## Description of the task
What lines in the records below contain the string "header"? Copy every one.

*** Extracted information ***

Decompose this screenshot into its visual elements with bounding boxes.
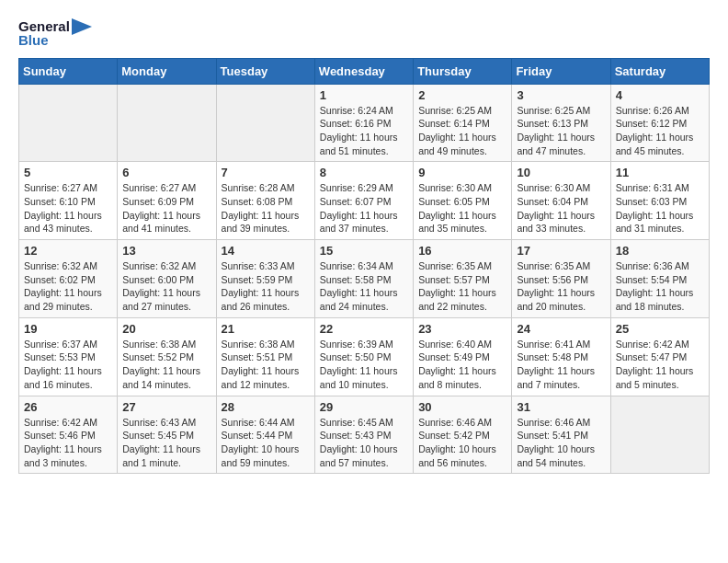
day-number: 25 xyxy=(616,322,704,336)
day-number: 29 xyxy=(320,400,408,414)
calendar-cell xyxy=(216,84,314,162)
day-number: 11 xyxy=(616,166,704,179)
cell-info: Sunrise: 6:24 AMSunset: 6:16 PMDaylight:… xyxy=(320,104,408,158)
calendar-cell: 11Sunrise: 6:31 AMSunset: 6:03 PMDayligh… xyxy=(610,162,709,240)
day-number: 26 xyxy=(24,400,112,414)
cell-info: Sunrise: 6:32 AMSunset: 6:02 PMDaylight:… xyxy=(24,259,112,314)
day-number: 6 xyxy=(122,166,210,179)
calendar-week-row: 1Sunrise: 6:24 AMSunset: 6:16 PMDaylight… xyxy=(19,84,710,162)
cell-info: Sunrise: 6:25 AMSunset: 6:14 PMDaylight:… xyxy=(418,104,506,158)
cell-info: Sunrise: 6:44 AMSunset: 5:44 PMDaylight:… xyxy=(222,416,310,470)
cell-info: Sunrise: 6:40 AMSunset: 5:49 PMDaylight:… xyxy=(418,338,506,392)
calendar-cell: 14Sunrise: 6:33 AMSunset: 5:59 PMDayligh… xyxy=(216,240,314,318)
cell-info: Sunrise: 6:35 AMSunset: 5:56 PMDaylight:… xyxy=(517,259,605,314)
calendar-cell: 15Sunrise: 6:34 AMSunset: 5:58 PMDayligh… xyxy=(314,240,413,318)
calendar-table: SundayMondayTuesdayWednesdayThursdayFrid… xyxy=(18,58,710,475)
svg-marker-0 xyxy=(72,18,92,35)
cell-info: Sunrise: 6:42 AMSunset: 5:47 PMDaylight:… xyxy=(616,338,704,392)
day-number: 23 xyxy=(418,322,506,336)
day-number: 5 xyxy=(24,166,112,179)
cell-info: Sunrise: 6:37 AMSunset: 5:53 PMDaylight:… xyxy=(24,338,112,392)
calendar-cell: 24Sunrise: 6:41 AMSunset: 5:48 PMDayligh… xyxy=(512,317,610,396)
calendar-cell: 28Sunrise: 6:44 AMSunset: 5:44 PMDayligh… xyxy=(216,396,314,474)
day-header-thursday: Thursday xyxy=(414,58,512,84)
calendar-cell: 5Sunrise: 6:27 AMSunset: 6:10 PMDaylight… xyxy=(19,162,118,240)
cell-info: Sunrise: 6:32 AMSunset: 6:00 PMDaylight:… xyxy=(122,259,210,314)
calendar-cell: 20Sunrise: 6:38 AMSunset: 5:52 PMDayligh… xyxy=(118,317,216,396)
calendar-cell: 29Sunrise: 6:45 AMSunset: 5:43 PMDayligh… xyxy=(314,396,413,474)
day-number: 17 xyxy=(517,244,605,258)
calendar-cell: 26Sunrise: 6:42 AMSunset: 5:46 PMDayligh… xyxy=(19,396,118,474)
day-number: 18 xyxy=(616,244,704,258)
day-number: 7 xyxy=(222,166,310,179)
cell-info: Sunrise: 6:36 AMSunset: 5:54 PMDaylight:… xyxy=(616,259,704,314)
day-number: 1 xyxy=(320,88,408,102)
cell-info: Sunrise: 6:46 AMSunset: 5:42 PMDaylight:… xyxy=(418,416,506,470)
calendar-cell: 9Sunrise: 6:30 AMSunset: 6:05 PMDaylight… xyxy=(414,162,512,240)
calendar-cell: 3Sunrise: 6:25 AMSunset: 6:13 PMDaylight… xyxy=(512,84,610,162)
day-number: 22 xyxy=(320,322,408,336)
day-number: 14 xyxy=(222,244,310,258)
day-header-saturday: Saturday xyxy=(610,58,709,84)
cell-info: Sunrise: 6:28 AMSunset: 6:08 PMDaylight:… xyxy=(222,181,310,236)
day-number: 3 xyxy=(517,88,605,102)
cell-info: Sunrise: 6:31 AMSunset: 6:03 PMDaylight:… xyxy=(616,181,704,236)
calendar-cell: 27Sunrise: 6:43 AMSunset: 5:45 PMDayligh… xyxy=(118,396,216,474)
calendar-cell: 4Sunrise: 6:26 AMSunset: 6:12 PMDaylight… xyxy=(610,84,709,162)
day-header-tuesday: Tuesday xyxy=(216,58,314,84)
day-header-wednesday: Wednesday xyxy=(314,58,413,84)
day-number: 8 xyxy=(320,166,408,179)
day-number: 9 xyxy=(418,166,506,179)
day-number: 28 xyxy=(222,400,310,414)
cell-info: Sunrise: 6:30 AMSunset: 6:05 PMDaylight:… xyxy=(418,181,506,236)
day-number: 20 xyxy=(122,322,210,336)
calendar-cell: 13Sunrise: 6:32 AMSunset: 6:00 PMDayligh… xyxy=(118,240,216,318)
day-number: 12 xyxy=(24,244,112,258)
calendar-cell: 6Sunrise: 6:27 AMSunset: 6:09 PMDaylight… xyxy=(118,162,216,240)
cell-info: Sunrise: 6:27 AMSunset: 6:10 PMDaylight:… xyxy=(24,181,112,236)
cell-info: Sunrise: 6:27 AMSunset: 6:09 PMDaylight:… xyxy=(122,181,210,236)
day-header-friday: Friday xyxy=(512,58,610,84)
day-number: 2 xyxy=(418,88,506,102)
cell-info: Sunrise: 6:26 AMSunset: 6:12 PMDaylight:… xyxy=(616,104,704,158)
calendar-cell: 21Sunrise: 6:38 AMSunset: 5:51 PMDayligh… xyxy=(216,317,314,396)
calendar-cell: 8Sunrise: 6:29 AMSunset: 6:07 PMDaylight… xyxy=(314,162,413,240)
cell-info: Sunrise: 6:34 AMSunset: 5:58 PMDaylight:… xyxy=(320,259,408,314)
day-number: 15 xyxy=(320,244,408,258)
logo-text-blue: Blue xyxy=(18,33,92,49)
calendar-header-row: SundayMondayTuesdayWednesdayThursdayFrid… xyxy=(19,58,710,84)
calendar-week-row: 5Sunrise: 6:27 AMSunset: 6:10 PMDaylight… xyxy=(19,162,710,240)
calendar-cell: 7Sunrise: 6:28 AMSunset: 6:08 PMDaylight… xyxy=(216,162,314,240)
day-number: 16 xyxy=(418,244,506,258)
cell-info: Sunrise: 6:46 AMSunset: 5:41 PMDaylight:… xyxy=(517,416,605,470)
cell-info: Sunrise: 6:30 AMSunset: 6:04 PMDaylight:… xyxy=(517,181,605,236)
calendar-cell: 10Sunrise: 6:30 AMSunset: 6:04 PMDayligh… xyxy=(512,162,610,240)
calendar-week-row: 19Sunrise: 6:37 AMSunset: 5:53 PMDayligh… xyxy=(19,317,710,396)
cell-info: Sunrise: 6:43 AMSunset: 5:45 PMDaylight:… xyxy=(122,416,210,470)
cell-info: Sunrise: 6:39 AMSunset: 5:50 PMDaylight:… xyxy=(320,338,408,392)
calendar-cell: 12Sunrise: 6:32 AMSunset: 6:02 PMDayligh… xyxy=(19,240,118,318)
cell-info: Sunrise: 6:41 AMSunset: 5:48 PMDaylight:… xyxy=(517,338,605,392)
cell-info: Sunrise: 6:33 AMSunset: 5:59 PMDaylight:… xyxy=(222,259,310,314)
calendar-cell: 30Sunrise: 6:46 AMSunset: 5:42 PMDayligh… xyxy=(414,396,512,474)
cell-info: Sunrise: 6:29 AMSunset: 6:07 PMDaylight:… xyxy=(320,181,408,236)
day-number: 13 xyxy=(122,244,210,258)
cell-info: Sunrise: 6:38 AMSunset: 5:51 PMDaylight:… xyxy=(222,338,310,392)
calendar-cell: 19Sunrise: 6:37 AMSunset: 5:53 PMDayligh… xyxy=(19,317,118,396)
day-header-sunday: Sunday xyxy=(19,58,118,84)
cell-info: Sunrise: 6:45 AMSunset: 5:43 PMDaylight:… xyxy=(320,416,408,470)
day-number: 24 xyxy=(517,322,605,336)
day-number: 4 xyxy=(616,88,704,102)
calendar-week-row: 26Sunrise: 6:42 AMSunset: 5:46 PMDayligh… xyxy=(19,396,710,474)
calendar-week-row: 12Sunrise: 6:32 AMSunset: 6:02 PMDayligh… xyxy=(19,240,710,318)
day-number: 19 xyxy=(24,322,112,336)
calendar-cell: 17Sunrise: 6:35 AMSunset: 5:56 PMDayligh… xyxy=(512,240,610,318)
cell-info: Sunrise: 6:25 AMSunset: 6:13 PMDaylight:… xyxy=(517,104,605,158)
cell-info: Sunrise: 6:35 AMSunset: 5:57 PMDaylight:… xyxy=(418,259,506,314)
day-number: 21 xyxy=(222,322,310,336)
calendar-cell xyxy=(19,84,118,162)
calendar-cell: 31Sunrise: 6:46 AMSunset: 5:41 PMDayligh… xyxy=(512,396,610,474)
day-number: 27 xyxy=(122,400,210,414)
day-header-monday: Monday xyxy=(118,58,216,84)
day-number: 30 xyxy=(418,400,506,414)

*** End of Extracted information ***

## Reply to the task
day-header-thursday: Thursday xyxy=(414,58,512,84)
day-header-saturday: Saturday xyxy=(610,58,709,84)
day-header-tuesday: Tuesday xyxy=(216,58,314,84)
day-header-wednesday: Wednesday xyxy=(314,58,413,84)
day-header-friday: Friday xyxy=(512,58,610,84)
calendar-header-row: SundayMondayTuesdayWednesdayThursdayFrid… xyxy=(19,58,710,84)
day-header-sunday: Sunday xyxy=(19,58,118,84)
day-header-monday: Monday xyxy=(118,58,216,84)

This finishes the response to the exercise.